Step 2: Develop your mission

The mission of the organization is a means of pursuing and furthering those strengths, or that one metric. There is a lot written elsewhere about how to write mission statements and what does and does not need to go into them, so I’m not going to write about that here. To me, a mission isn’t all about a formal mission statement, it’s about a rallying cry. It’s a more emotional thing to me, something that keeps me going day to day.

When I worked at Missouri State University in Computer Services User Support, my colleague Jeremy and I came up with the slogan “User Support is Action.” That became my mission for us, the one thing that mattered: when something needed done, we would do it. No passing the buck, and no delays. There was work that was out of scope for our group, and we had to turn that down, but for everything that was our responsibility, we jumped on it and took care of it.

Your rallying cry might just be four words, but you should probably write some more things down to establish the scope of your organization and set some boundaries. This will help prune and craft the portfolio and align the rest of the business in support of it.

Step 3: Communicate Priorities

Next, we need to talk with the leaders in the organization to get them going the same direction. Human resources, sales, marketing, line management, and project managers all need to understand the mission, and there needs to be buy-in from the top. This can’t be a grass roots effort, it needs executive leadership and for the CEO to empower the portfolio manager to manage the work coming in. The portfolio manager will have the final say on what work comes in and what work doesn’t, and they’ll be guiding the development and assigning of staff to different projects, so it’s important that everyone in the company understand their role and the goals the organization is working to achieve.

It is important to dissuade any sort of territoriality or siloing of work and departments. The organization really needs to work together transparently and openly, and align behind the mission. If we all work to support the organization, we’ll all advance together. If we let politics and personal agendas get in the way, the portfolio and the work of the organization can be undermined.

It’s a topic for another day, but this is why it’s important to develop pay and bonus schemes that don’t emphasize personal goals and instead emphasize organizational goals. That way, approaches that benefit the entire organization, even if they don’t have direct benefit for a particular person or group, are still a positive for everyone involved.

Step 4: Observe, Analyze, Adjust

Meetings between the portfolio manager and the rest of the managers at the organization should be happening often, and in-between these meetings, the portfolio manager needs to be tracking the work happening, seeing the impact of that work, and adjusting accordingly.

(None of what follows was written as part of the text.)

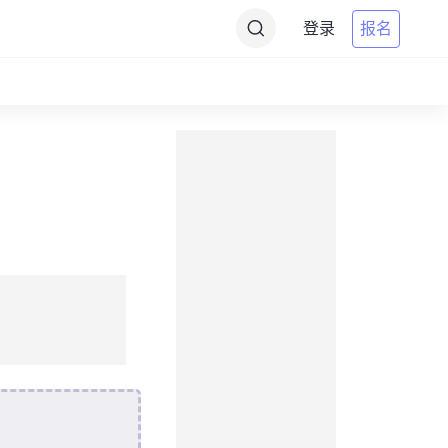
登录
报名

There may be opportunities to expand the portfolio and bring in a new type of work that complements the rest of the portfolio and provides additional value. Conversely, more focus may be needed in regards to sales opportunities or training for staff. More than likely, a company like Best Tech Co. would find after a little while that they can add a third or fourth type of work to their portfolio that allows them to advertise a deeper specialization because the original two types of work have become routine and easy for staff to handle.


You don’t need to hire a PPM to do these things for your company, though I think there is value in doing that. There’s a lot of art and science that goes into managing a portfolio, and the mathematics behind portfolio management, risk management, and project management can quantifiably help your company be more successful. But for a small company, one person or a small team of people who have the support of executive leadership can bring the benefits of portfolio management to everything your organization is ding.